▸ **Your instructions**
If a line in the material below has the word "KARHUTLA", copy it.
· · · · ·
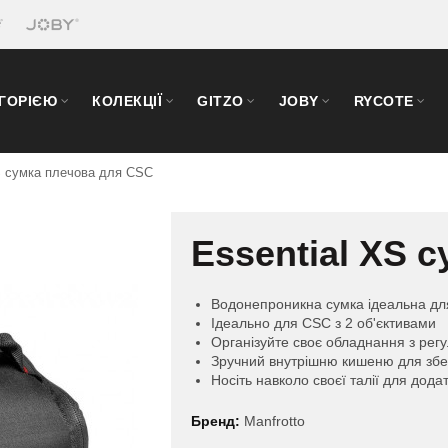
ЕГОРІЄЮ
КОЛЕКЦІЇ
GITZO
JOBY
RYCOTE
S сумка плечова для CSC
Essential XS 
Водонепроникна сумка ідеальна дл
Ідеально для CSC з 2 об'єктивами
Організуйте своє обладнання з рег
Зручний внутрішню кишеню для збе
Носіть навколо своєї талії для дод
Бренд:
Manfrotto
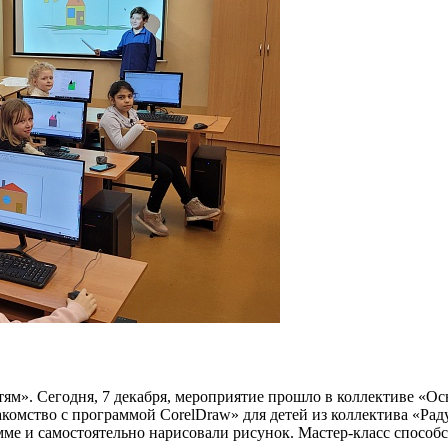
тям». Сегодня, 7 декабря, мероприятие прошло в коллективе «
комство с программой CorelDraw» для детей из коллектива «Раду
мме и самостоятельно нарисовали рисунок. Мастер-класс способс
· · · · ·
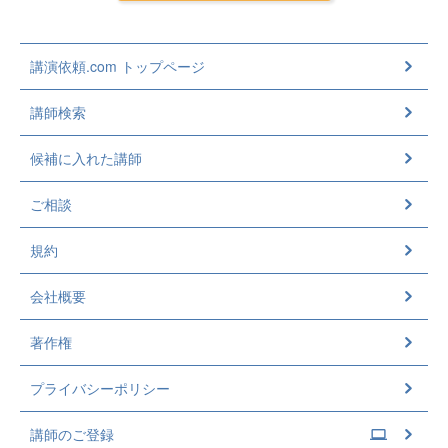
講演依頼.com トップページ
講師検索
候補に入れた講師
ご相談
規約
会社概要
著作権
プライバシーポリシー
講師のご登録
· · · · ·
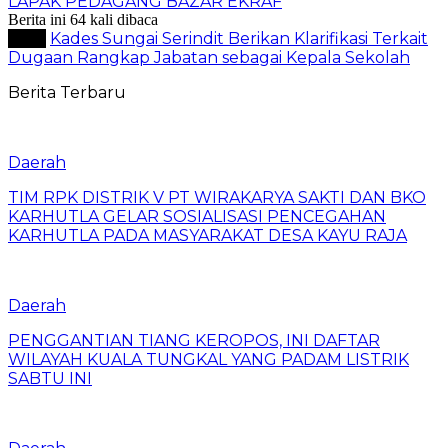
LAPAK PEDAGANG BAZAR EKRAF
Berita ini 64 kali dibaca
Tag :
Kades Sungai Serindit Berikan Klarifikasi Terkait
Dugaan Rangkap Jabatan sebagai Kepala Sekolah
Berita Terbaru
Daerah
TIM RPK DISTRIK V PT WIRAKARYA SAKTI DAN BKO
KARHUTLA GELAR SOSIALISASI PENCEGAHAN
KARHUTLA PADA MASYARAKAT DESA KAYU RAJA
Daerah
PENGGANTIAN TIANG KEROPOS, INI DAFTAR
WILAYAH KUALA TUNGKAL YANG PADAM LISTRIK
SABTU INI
· · · · ·
▸ **Your response**
KARHUTLA GELAR SOSIALISASI PENCEGAHAN
KARHUTLA PADA MASYARAKAT DESA KAYU RAJA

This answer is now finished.